In part 2 of the thesis, I deal with the issue of Yanomami warfare by describing
Yanomami people's understanding of warfare. In doing this, I endeavour to
develop a shift from the anthropologist's theories of war among the Yanomami
to the Yanomami's own theories about both peace and its failure. War and
conflict are addressed here from the point of view of the Yanomami aesthetics
of their own convivial relations and sociality, along with its multiple oral
expressions. I demonstrate that Yanomami people have their own (strong)
theories about what is conducive to peace and war and how these theories are
grounded in moral and political values attached to a particular Yanomami
aesthetics of egalitarianism. In doing this, I explore the way Lizot emphasises
the dialectic between Yanomami conceptions of peace and warfare.
Furthermore, through an exploration of the linkage Lizot establishes between
Yanomami warfare and their morality, I wish to shed new light on the political
dimensions of their conflicts and the place of warfare in their culturally specific
aesthetics of egalitarian relationships.
Part 3 of the thesis (chapters 9, 10, 11) deals with the Yanomami elders'
speech, a mode of communication that has been almost neglected in other
previous works. After having discussed various topics (myth and the everyday,
Yanomami warfare) through which various aspects of Yanomami moral and
political philosophy can be grasped, in this last part of the thesis I show the
strong linkage between such philosophy and this type of speech.

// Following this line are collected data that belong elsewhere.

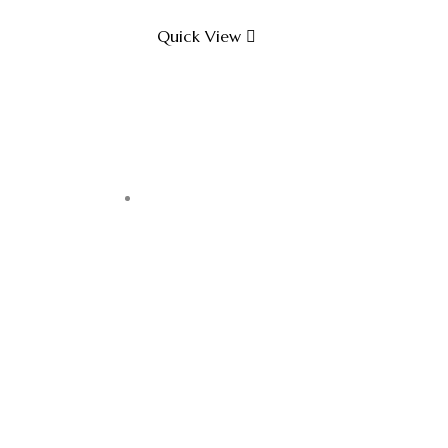
Quick View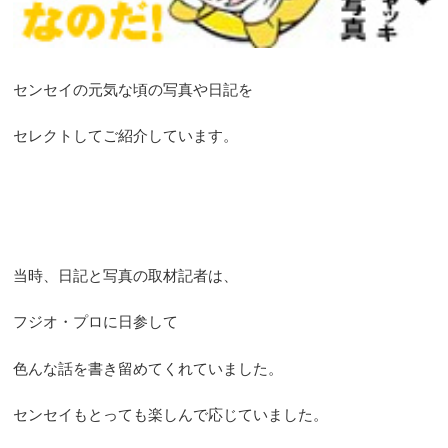
センセイの元気な頃の写真や日記を
セレクトしてご紹介しています。
当時、日記と写真の取材記者は、
フジオ・プロに日参して
色んな話を書き留めてくれていました。
センセイもとっても楽しんで応じていました。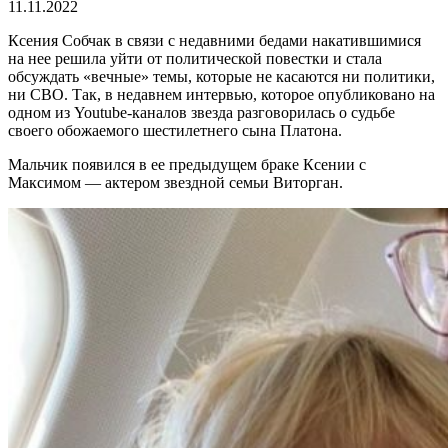
11.11.2022
Ксения Собчак в связи с недавними бедами накатившимися
на нее решила уйти от политической повестки и стала
обсуждать «вечные» темы, которые не касаются ни политики,
ни СВО. Так, в недавнем интервью, которое опубликовано на
одном из Youtube-каналов звезда разговорилась о судьбе
своего обожаемого шестилетнего сына Платона.
Мальчик появился в ее предыдущем браке Ксении с
Максимом — актером звездной семьи Виторган.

The elders'
speech is dealt with in various parts of the thesis and also in various ways. First,
and departing from the way a myth of origin explicitly makes references to it, I
illustrate, the way Yanomami people conceive of this type of speech. I do this by
describing, following Hymes' (1981,2003) insights, the way in which the myth
teller "describes" this speech in his narrative. Second, in Chapter 3, I make a
brief description of the speech and in Chapters 9, 10, and 11 I provide
fragments of the speech of an elder that I transcribed and analysed.